++++ GIVEN ENTRIES ++++
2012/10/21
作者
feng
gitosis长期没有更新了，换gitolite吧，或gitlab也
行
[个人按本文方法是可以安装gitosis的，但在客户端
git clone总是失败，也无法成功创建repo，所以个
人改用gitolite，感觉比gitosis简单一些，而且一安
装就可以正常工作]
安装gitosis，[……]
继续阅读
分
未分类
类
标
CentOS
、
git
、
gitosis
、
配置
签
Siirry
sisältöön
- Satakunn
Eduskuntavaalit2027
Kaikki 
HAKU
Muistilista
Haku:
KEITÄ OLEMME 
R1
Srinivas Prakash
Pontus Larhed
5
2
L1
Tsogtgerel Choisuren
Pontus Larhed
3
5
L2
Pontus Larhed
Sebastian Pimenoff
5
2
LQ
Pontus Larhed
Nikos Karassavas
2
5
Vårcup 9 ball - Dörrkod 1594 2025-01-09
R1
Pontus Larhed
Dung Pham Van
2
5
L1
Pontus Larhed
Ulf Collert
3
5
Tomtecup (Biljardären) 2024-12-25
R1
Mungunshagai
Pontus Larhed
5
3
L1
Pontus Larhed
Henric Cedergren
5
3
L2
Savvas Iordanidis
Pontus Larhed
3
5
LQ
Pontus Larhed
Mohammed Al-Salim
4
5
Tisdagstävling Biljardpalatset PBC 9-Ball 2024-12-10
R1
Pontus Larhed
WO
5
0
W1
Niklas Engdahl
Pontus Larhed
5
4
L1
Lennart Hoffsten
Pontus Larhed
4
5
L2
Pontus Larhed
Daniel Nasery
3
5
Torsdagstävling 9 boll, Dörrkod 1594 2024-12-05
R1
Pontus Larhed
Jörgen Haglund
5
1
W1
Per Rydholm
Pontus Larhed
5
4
++++
## TASK ITEM
Write out all the records above again, exactly as they stand.

## OUTPUT
2012/10/21
作者
feng
gitosis长期没有更新了，换gitolite吧，或gitlab也
行
[个人按本文方法是可以安装gitosis的，但在客户端
git clone总是失败，也无法成功创建repo，所以个
人改用gitolite，感觉比gitosis简单一些，而且一安
装就可以正常工作]
安装gitosis，[……]
继续阅读
分
未分类
类
标
CentOS
、
git
、
gitosis
、
配置
签
Siirry
sisältöön
- Satakunn
Eduskuntavaalit2027
Kaikki 
HAKU
Muistilista
Haku:
KEITÄ OLEMME 
R1
Srinivas Prakash
Pontus Larhed
5
2
L1
Tsogtgerel Choisuren
Pontus Larhed
3
5
L2
Pontus Larhed
Sebastian Pimenoff
5
2
LQ
Pontus Larhed
Nikos Karassavas
2
5
Vårcup 9 ball - Dörrkod 1594 2025-01-09
R1
Pontus Larhed
Dung Pham Van
2
5
L1
Pontus Larhed
Ulf Collert
3
5
Tomtecup (Biljardären) 2024-12-25
R1
Mungunshagai
Pontus Larhed
5
3
L1
Pontus Larhed
Henric Cedergren
5
3
L2
Savvas Iordanidis
Pontus Larhed
3
5
LQ
Pontus Larhed
Mohammed Al-Salim
4
5
Tisdagstävling Biljardpalatset PBC 9-Ball 2024-12-10
R1
Pontus Larhed
WO
5
0
W1
Niklas Engdahl
Pontus Larhed
5
4
L1
Lennart Hoffsten
Pontus Larhed
4
5
L2
Pontus Larhed
Daniel Nasery
3
5
Torsdagstävling 9 boll, Dörrkod 1594 2024-12-05
R1
Pontus Larhed
Jörgen Haglund
5
1
W1
Per Rydholm
Pontus Larhed
5
4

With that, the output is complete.